Right to an Accounting of Disclosures:  You have the right to request an "accounting of disclosures".  This is a list of the disclosures we made of medical information about you.  To request this accounting of disclosures, you must submit your request in writing to our Compliance Officer.  Your request must state a time period, which may not be longer than six years and may not include dates before January 1, 2025,  Your request should indicate in what form you want the list (paper or electronically).  The first list you request within a 12-month period will be free.  For additional lists, we may charge you for the costs of providing the list.  We will notify you of the cost involved and you may choose to withdraw or modify your request at that time before any costs are incurred.

 

Right to Request Restrictions: You have the right to request a restriction or limitation on the medical information we use or disclose about you for treatment, payment or health care operation.  You also have the right to request a limit on the medical information we disclose about you to someone who is involved in your care or the payment for your care, such as a family member or friend.   We are not required to agree to your request   If we do agree, we will comply with your request within a reasonable amount of time, unless the information is needed to provide you emergency treatment or services. To request restrictions, you must make your request in writing to our Compliance Officer.  In your request, you must tell us (1) what information you want to limit; (2) whether you want to limit our use, disclosure or both; and (3) to whom you want the limits to apply.

 

Right to Request Confidential Communications: You have the right to request that we communicate with you in a certain way or at a certain location. To request confidential communications, you must make your request in writing to our Compliance Officer. We will not ask you the reason for your request. We will accommodate all reasonable requests, with the exception of communications during an emergency situation. Your request must specify how or where you wish to be contacted.

 

Right to a Paper Copy of This Notice:  You have the right to a paper copy of this notice. You may ask us to give you a copy of this notice at any time.  Even if you have agreed to receive this notice electronically, you are still entitled to a paper copy of this notice. To receive a paper copy of this notice, please send a request to our Compliance Officer Divine Connections Home Care, 4101 Marlton Pike, Merchantville, NJ 08109, (856) 209-5231

 

 

COMPLAINTS

 

If you believe your privacy rights have been violated, you may file a complaint with the agency or with the Secretary of the Department of Health and Human Services. To file a complaint with the agency, contact the agency's Compliance Officer at (856) 209-5231.

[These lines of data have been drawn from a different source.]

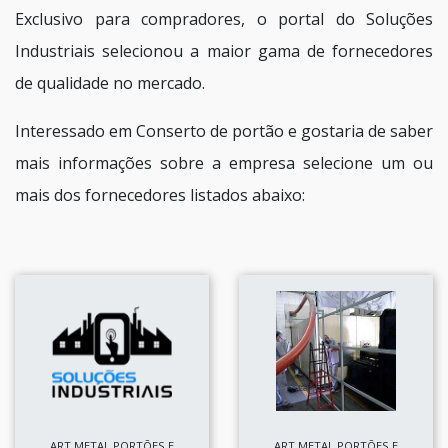
Exclusivo para compradores, o portal do Soluções
Industriais selecionou a maior gama de fornecedores
de qualidade no mercado.
Interessado em Conserto de portão e gostaria de saber
mais informações sobre a empresa selecione um ou
mais dos fornecedores listados abaixo:
ART METAL PORTÕES E
ART METAL PORTÕES E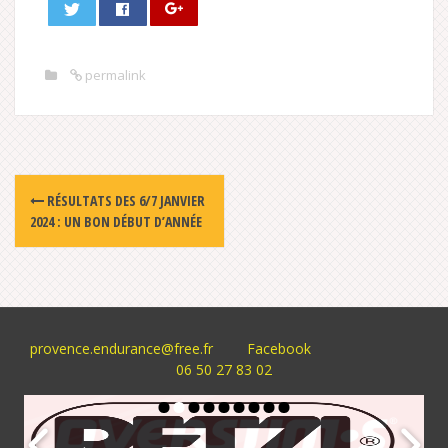
permalink
Post
RÉSULTATS DES 6/7 JANVIER
navigation
2024 : UN BON DÉBUT D’ANNÉE
provence.endurance@free.fr
Facebook
06 50 27 83 02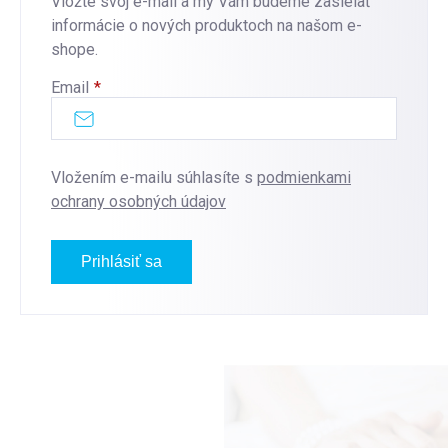
Vložte svoj e-mail a my Vám budeme zasielať
informácie o nových produktoch na našom e-
shope.
Email
Vložením e-mailu súhlasíte s
podmienkami
ochrany osobných údajov
Prihlásiť sa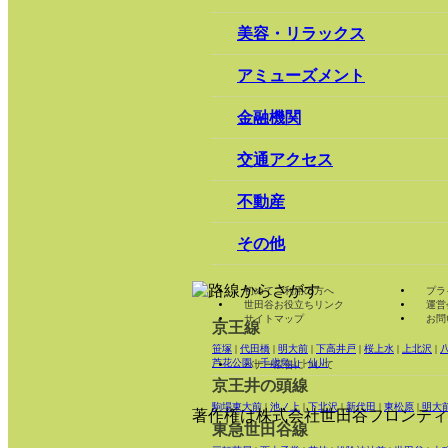
美容・リラックス
アミューズメント
金融機関
交通アクセス
不動産
その他
初めてご利用の方へ
プラ
世田谷お役立ちリンク
運営
サイトマップ
お問
京王線
笹塚
|
代田橋
|
明大前
|
下高井戸
|
桜上水
|
上北沢
|
芦花公園
|
千歳烏山
|
仙川
バナー広告について
京王井の頭線
駒場東大前
|
池ノ上
|
下北沢
|
新代田
|
東松原
|
明大
著作権は株式会社世田谷フロンティ
東急世田谷線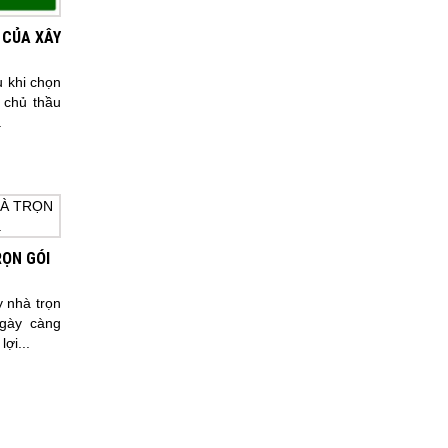
 CỦA XÂY
u khi chọn
 chủ thầu
.
RỌN GÓI
y nhà trọn
ngày càng
lợi...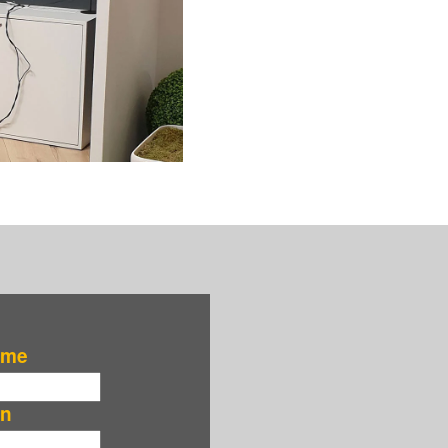
ame
on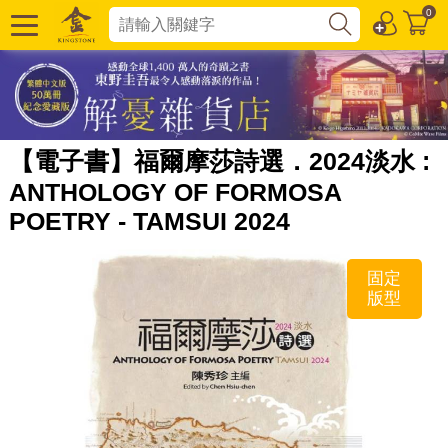
0
【電子書】福爾摩莎詩選．2024淡水 :
ANTHOLOGY OF FORMOSA
POETRY - TAMSUI 2024
固定
版型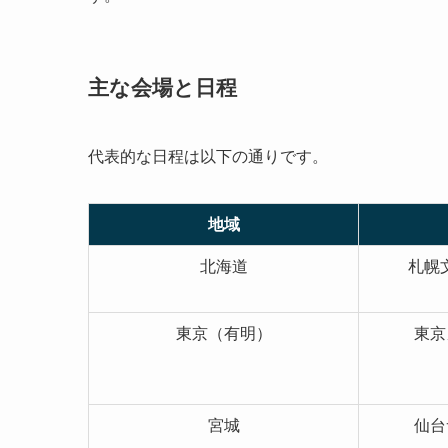
主な会場と日程
代表的な日程は以下の通りです。
地域
北海道
札幌文
東京（有明）
東京
宮城
仙台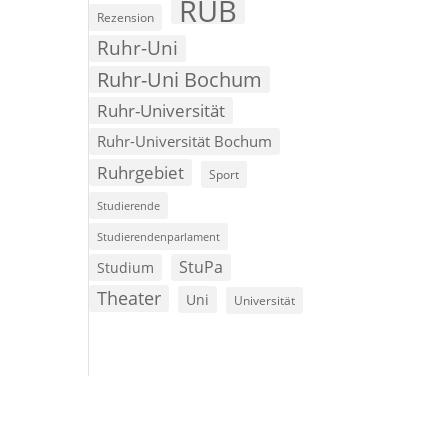
RUB
Rezension
Ruhr-Uni
Ruhr-Uni Bochum
Ruhr-Universität
Ruhr-Universität Bochum
Ruhrgebiet
Sport
Studierende
Studierendenparlament
StuPa
Studium
Theater
Uni
Universität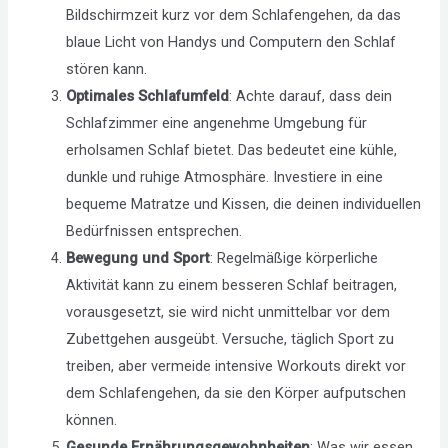
Bildschirmzeit kurz vor dem Schlafengehen, da das
blaue Licht von Handys und Computern den Schlaf
stören kann.
Optimales Schlafumfeld
: Achte darauf, dass dein
Schlafzimmer eine angenehme Umgebung für
erholsamen Schlaf bietet. Das bedeutet eine kühle,
dunkle und ruhige Atmosphäre. Investiere in eine
bequeme Matratze und Kissen, die deinen individuellen
Bedürfnissen entsprechen.
Bewegung und Sport
: Regelmäßige körperliche
Aktivität kann zu einem besseren Schlaf beitragen,
vorausgesetzt, sie wird nicht unmittelbar vor dem
Zubettgehen ausgeübt. Versuche, täglich Sport zu
treiben, aber vermeide intensive Workouts direkt vor
dem Schlafengehen, da sie den Körper aufputschen
können.
Gesunde Ernährungsgewohnheiten
: Was wir essen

All complaints must be submitted in writing.

 

You will not be penalized for filing a complaint.

 

   OTHER USES OF MEDICAL INFORMATION

 

Other uses and disclosures of medical information not covered by this notice or the laws that apply to us will be made only with your written permission.  If you provide us permission to use or disclose medical information about you, you may revoke that permission, in writing, at any time. If you revoke your permission, we will no longer use or disclose medical information about you for the reasons covered by your written authorization. You understand that we are unable to take back any disclosures we have already made with your permission, and that we are required to retain our records of the care that we provided to you.

 

CHANGES TO THIS NOTICE

 

We reserve the right to change this notice. We reserve the right to make the revised or change notice effective for medical information we already have about you as well as any information we receive in the future. We will post a copy of the current notice in the agency. The notice will contain on the first page, in the top right-hand corner the effective date. In addition, each time you are enrolled in, or are admitted to, Divine Connections Home Care, for services, we would offer you a copy of the current notice in effect.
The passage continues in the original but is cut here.